Seductions: studies in reading and culture
"One of the deadliest of seductions for feminists is their seduction by theorists, by theories." With this boldly polemical stroke, Jane Miller begins her exploration stealthily, cumulatively, and with a deft and compelling intelligence. In looking at the complex relation of women to culture and literature, and to theory and politics, and in recalling her own coming to feminism, she asks how women experience themselves within ideas and traditions which simultaneously include and exclude them, take their presence for granted, and deny it.

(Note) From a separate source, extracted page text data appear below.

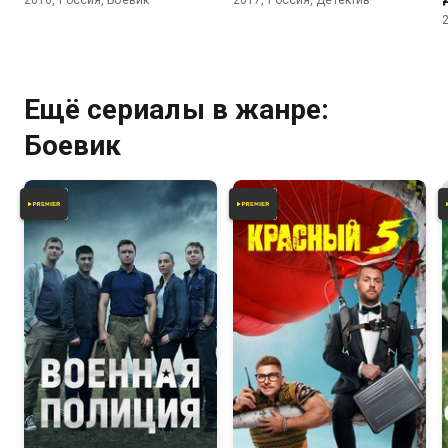
2016, Россия, Боевик
2017, Россия, Детектив
Ещё сериалы в жанре:
Боевик
6.0
7.6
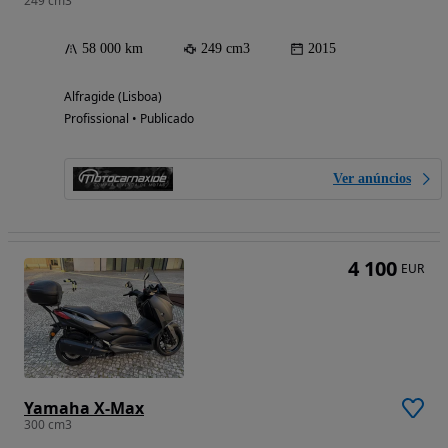
249 cm3
58 000 km
249 cm3
2015
Alfragide (Lisboa)
Profissional • Publicado
Ver anúncios
4 100
EUR
Yamaha X-Max
300 cm3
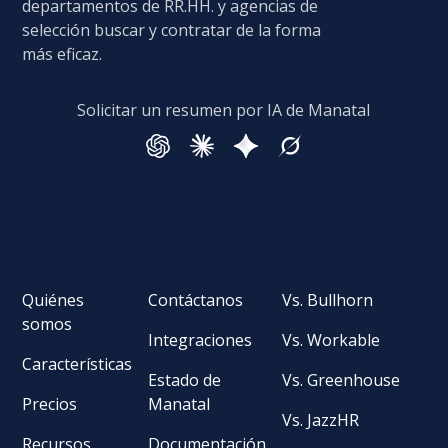
departamentos de RR.HH. y agencias de
selección buscar y contratar de la forma
más eficaz.
Solicitar un resumen por IA de Manatal
Quiénes
Contáctanos
Vs. Bullhorn
somos
Integraciones
Vs. Workable
Características
Estado de
Vs. Greenhouse
Precios
Manatal
Vs. JazzHR
Recursos
Documentación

Seduction as a category binds together the ambivalence--the pleasure and the invisible coercions--of male/female relations, while at the same time transgressing the implicit imperative in patriarchal societies to confine eroticism and its politics to the closet. Seductions consists of five loosely connected, almost autonomous chapters, which nevertheless trace a historical progression from the eighteenth century to the present. Miller borrows Antonio Gramsci's idea of "hegemony," using it to contextualize her readings of two famous literary seductions, as told through Richardson's Clarissa and Jane Austen's Sense and Sensibility. The second chapter focuses on Raymond Williams' novels and criticism, using them to chart the larger exclusions of feminism by Marxism. The author enlists Carolyn Steedman's Landscape for a Good Woman in an attempt to survey Williams' telling silences. The third chapter reconstructs and analyzes the life and career of Clara Collet, Miller's great-aunt, close friend of George Gissing, civil servant, and expert on women's education and work. Through Collet, Miller bestows individual color on the pressures inflicted on professional women to assume male perspectives and procedures. The fourth chapter is superb. Bracketed by discussions of Charlotte Bronte's Villette and Toni Morrison's Beloved, it questions influential treatments of colonialism and orientalism which use women as a metaphor without listening for the testimony of real women. It is a moving plea to set the category of "women" alongside more privileged categories of class and race. The final chapter counterpoints the internal contradictions in the "polyphonic" theories of Bakhtin and Volosinov with an account of women's distrust of other women in Margaret Atwood's Cat's Eye. By ending with an evocation of women's self-dislike, Miller emphasizes the chilling ways in which cultural exclusions and degradations of women are internalized and replicated by complicitous victims.